WHAT YOU WILL DO
Could you please retype all of the entries exactly as they appear?

=== Begin Enclosure ===

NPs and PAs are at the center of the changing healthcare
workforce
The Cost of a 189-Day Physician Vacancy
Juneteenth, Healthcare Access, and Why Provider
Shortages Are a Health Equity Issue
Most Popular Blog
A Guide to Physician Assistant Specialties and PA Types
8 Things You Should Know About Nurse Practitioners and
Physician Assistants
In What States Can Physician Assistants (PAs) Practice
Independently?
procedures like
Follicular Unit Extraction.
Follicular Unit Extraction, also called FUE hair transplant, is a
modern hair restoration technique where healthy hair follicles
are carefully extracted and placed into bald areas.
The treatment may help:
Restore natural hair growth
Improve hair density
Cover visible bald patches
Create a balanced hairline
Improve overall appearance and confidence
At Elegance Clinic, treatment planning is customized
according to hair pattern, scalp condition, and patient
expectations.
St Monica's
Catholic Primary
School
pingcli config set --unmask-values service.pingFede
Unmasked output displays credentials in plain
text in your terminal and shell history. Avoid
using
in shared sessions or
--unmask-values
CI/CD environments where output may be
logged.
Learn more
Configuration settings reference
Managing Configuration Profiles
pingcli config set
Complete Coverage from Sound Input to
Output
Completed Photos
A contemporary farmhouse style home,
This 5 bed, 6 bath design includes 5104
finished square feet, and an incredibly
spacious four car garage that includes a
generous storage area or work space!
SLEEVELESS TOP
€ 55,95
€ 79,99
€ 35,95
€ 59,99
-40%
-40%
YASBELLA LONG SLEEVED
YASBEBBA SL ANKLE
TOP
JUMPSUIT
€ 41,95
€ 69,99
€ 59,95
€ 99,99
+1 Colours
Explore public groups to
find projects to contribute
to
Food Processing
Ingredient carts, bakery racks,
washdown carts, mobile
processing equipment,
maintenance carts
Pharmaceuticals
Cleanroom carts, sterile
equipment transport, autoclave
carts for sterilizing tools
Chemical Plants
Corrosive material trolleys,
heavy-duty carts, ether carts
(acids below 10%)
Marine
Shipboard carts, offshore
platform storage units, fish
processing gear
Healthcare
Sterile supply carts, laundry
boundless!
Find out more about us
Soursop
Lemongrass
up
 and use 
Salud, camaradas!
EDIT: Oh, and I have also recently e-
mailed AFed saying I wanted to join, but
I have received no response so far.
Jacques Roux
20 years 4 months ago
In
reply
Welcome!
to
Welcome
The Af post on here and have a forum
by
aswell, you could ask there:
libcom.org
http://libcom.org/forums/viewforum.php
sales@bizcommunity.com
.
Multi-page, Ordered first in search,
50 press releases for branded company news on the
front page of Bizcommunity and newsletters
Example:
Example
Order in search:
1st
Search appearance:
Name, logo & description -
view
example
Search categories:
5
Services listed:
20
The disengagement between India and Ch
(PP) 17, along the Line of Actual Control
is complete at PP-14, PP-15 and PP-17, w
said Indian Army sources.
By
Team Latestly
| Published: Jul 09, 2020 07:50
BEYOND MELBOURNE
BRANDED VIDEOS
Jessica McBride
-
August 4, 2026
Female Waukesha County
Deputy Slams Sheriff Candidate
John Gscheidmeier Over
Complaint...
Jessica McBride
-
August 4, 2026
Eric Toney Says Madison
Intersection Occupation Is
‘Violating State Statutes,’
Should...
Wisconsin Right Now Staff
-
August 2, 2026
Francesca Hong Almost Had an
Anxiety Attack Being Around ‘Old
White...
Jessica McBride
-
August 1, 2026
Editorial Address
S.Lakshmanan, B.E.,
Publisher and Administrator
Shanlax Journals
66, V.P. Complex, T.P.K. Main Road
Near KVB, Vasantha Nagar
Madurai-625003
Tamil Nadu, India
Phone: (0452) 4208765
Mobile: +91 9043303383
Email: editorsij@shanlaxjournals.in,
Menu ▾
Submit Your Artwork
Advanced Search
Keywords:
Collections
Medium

=== End Enclosure ===

THE COMPLETED TASK
NPs and PAs are at the center of the changing healthcare
workforce
The Cost of a 189-Day Physician Vacancy
Juneteenth, Healthcare Access, and Why Provider
Shortages Are a Health Equity Issue
Most Popular Blog
A Guide to Physician Assistant Specialties and PA Types
8 Things You Should Know About Nurse Practitioners and
Physician Assistants
In What States Can Physician Assistants (PAs) Practice
Independently?
procedures like
Follicular Unit Extraction.
Follicular Unit Extraction, also called FUE hair transplant, is a
modern hair restoration technique where healthy hair follicles
are carefully extracted and placed into bald areas.
The treatment may help:
Restore natural hair growth
Improve hair density
Cover visible bald patches
Create a balanced hairline
Improve overall appearance and confidence
At Elegance Clinic, treatment planning is customized
according to hair pattern, scalp condition, and patient
expectations.
St Monica's
Catholic Primary
School
pingcli config set --unmask-values service.pingFede
Unmasked output displays credentials in plain
text in your terminal and shell history. Avoid
using
in shared sessions or
--unmask-values
CI/CD environments where output may be
logged.
Learn more
Configuration settings reference
Managing Configuration Profiles
pingcli config set
Complete Coverage from Sound Input to
Output
Completed Photos
A contemporary farmhouse style home,
This 5 bed, 6 bath design includes 5104
finished square feet, and an incredibly
spacious four car garage that includes a
generous storage area or work space!
SLEEVELESS TOP
€ 55,95
€ 79,99
€ 35,95
€ 59,99
-40%
-40%
YASBELLA LONG SLEEVED
YASBEBBA SL ANKLE
TOP
JUMPSUIT
€ 41,95
€ 69,99
€ 59,95
€ 99,99
+1 Colours
Explore public groups to
find projects to contribute
to
Food Processing
Ingredient carts, bakery racks,
washdown carts, mobile
processing equipment,
maintenance carts
Pharmaceuticals
Cleanroom carts, sterile
equipment transport, autoclave
carts for sterilizing tools
Chemical Plants
Corrosive material trolleys,
heavy-duty carts, ether carts
(acids below 10%)
Marine
Shipboard carts, offshore
platform storage units, fish
processing gear
Healthcare
Sterile supply carts, laundry
boundless!
Find out more about us
Soursop
Lemongrass
up
 and use 
Salud, camaradas!
EDIT: Oh, and I have also recently e-
mailed AFed saying I wanted to join, but
I have received no response so far.
Jacques Roux
20 years 4 months ago
In
reply
Welcome!
to
Welcome
The Af post on here and have a forum
by
aswell, you could ask there:
libcom.org
http://libcom.org/forums/viewforum.php
sales@bizcommunity.com
.
Multi-page, Ordered first in search,
50 press releases for branded company news on the
front page of Bizcommunity and newsletters
Example:
Example
Order in search:
1st
Search appearance:
Name, logo & description -
view
example
Search categories:
5
Services listed:
20
The disengagement between India and Ch
(PP) 17, along the Line of Actual Control
is complete at PP-14, PP-15 and PP-17, w
said Indian Army sources.
By
Team Latestly
| Published: Jul 09, 2020 07:50
BEYOND MELBOURNE
BRANDED VIDEOS
Jessica McBride
-
August 4, 2026
Female Waukesha County
Deputy Slams Sheriff Candidate
John Gscheidmeier Over
Complaint...
Jessica McBride
-
August 4, 2026
Eric Toney Says Madison
Intersection Occupation Is
‘Violating State Statutes,’
Should...
Wisconsin Right Now Staff
-
August 2, 2026
Francesca Hong Almost Had an
Anxiety Attack Being Around ‘Old
White...
Jessica McBride
-
August 1, 2026
Editorial Address
S.Lakshmanan, B.E.,
Publisher and Administrator
Shanlax Journals
66, V.P. Complex, T.P.K. Main Road
Near KVB, Vasantha Nagar
Madurai-625003
Tamil Nadu, India
Phone: (0452) 4208765
Mobile: +91 9043303383
Email: editorsij@shanlaxjournals.in,
Menu ▾
Submit Your Artwork
Advanced Search
Keywords:
Collections
Medium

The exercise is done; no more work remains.